The government's proposed consent judgment prohibits Defendants (including all others in active concert or participation with any Defendant with notice of the proposed judgment), from agreeing, or attempting to agree, with another person to refrain from cold calling, soliciting, recruiting, or otherwise competing for employees of the other person. It also prohibits each Defendant from requesting or pressuring another person to refrain from cold calling, soliciting, recruiting, or otherwise competing for employees of the other person.
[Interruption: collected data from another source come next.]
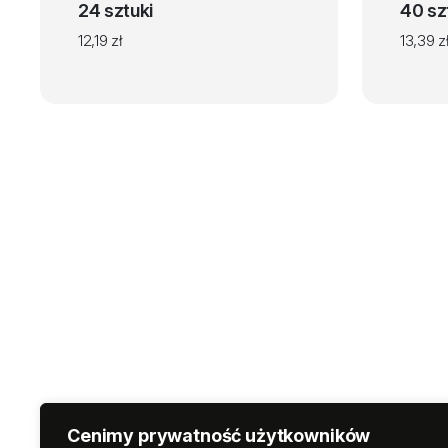
24 sztuki
40 sz
12,19
zł
13,39
z
Cenimy prywatność użytkowników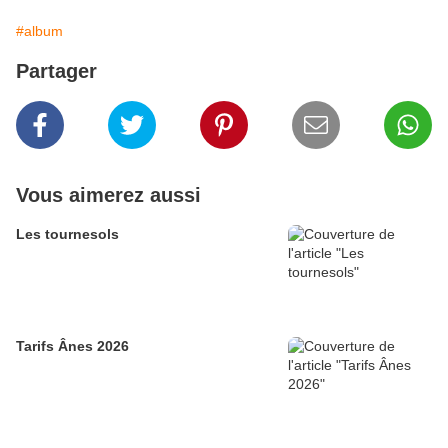
#album
Partager
Vous aimerez aussi
Les tournesols
Tarifs Ânes 2026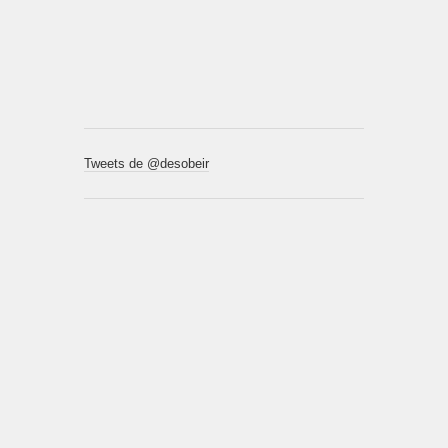
Tweets de @desobeir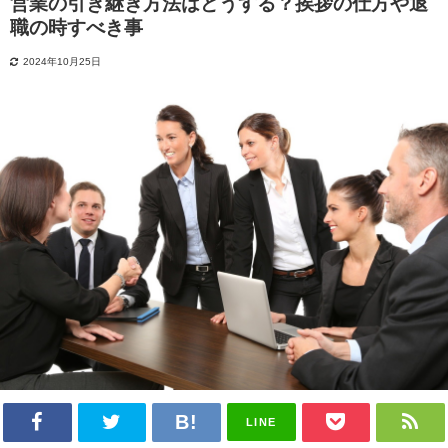
営業の引き継ぎ方法はどうする？挨拶の仕方や退
職の時すべき事
2024年10月25日
LINE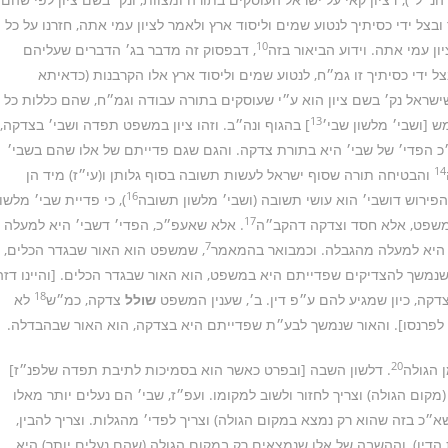
בצל ידי כסיתיך לנטוע שמים וליסוד ארץ ולאמר לציון עמי אתה, חזרנו על כל
10
ן עמי אתה. וידוע הביאור בזה
, דבפסוק זה מדבר בג׳ הדברים שעליהם
בצל ידי כסיתיך זו גמ״ח, לנטוע שמים וליסוד ארץ אלו הקרבנות (כדאיתא
 שישראל נק׳ בשם ציון הוא ע״י שעוסקים בתורה עבודה וגמ״ח, שהם כללות כל
13
 [ושבי׳ מלשון שבי׳
] בהגוף ונה״ב. וזהו ציון במשפט תפדה ושבי׳ בצדקה,
 הפדי׳ של שבי׳ היא בתורת צדקה. והגם שגם פדייתם של אלו שהם בשבי׳
14
והבטיחה תורה שסוף ישראל לעשות תשובה בסוף גלותן ו(עי״ז) מיד הן
16
הפירוש דושבי׳ הוא עושי תשובה (ושבי׳ מלשון תשובה
), כי פדיית שבי׳ מלשון
17
 משפט, אלא חסד וצדקה דהקב״ה
. אלא שאעפ״כ, הפדי׳ דשבי׳ היא למעלה
7
ה היא למעלה מהגבלה. וכמבואר בהמאמר
, שמשפט הוא האור שבגדר הכלים,
שנמשך להצדיקים שפדייתם היא במשפט, הוא האור שבגדר הכלים. [והיינו דזה
18
צדקה, כיון שמגיע להם ע״פ דין. ב׳, שענין המשפט
שולל
צדקה, כמ״ש
לא
ה לפרנסו]. והאור שנמשך לבע״ת שפדייתם היא בצדקה, הוא האור שבהבדלה.
20
 הגולה
. דלשון השבה [ובפרט כאשר הוא בסמיכות לתיבת תפדה שלפנ״ז]
קום הגולה) וצריך לחזור ולשוב למקומו. ועפ״ז, שבי׳ הם נעלים יותר מאלו
״כ בזה שהוא רק נמצא במקום הגולה) וצריך לפדי׳ מהגלות. וצריך להבין,
דין), וההשבה של אלו שנמצאים רק במקום הגולה (שהם נעלים יותר) היא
The proposed consent judgment does not prohibit "no direct solicitation provisions" that are ancillary to legitimate pro-competitive collaborations.

Lastly, the proposed final judgment includes mandatory notice and compliance provisions. For a period of five years from entry of Final Judgment, each Defendant must provide copies of the Final Judgment and annual briefings to its officers, directors, human resource managers, and senior managers who supervise employee recruiting. Each Defendant also must provide its employees with reasonably accessible notice of the existence of all agreements covered by the Final Judgment, and must file annually a statement identifying any agreement covered by, and describing any violation or potential violation of, the Final Judgment known to any officer, director, human resources manager, or senior manager who supervises employee recruiting, solicitation, or hiring efforts. If one of these persons learns of a violation or potential violation of the Final Judgment, the Defendant must take steps to terminate or modify the activity to comply with the Final Judgment and maintain all documents related to the activity.


This case is consistent with prior law in the area of restraints on labor markets, as well as claims of alleged per se violations based upon no-solicitation agreements U.S. v. Ass'n of Family Practice Residency Doctors, No. 96-575-CV-W-2 (W.D. Mo. May 28, 1996). See also, U.S. v. Brown, 936 F.2d 1042 (9th Cir. 1991) (affirming criminal conviction for conspiracy to restrict bidding for billboard leases); U.S. v. Cooperative Theaters of Ohio, Inc., 845 F.2d 1367 (6th Cir. 1988) (non-solicitation agreement among theater booking agents). In each case, the government alleged that the agreement resulted in per se unlawful market allocation among horizontal competitors. This case is perhaps interesting because of the breadth of its labor market definition. The relevant product/service market apparently included all "specialized computer scientists and computer engineers," and the geographic market appeared to be the United States generally. It also is another extension of the government's antitrust scrutiny to non-wage/price restraints in labor markets. The "do not call" agreements appear to have stemmed largely from a valid ancillary purpose - joint ventures where the competitors were collaborating, and wanted to assure that valuable personnel were not raided by the other partner. But the complaint alleged that the no-raiding agreements expanded beyond that limited purpose to cover virtually all aspects of the core businesses.


Courts are beginning to address situations where working conditions of skilled workers either are not subject to a collective bargaining agreement, or where allegedly anticompetitive practices exceed the scope of a collective bargaining agreement. E.g., Fleischman v. Albany Medical Center, No. 1:06-cv-00765 (N.D.N.Y.) (alleged antitrust conspiracy to depress nurses' wages in the Albany, NY area; class certified July 2008 and renewed motion for summary judgment denied July 2010); Cason-Merenda v. Detroit Medical Center, No. 2:06-cv-15601 (E.D. Mich.) (summary judgment denied March 2009). Particularly in non-union settings, employers may wish to review their collaboration and information-sharing practices to avoid possible allegations of unlawful collusion.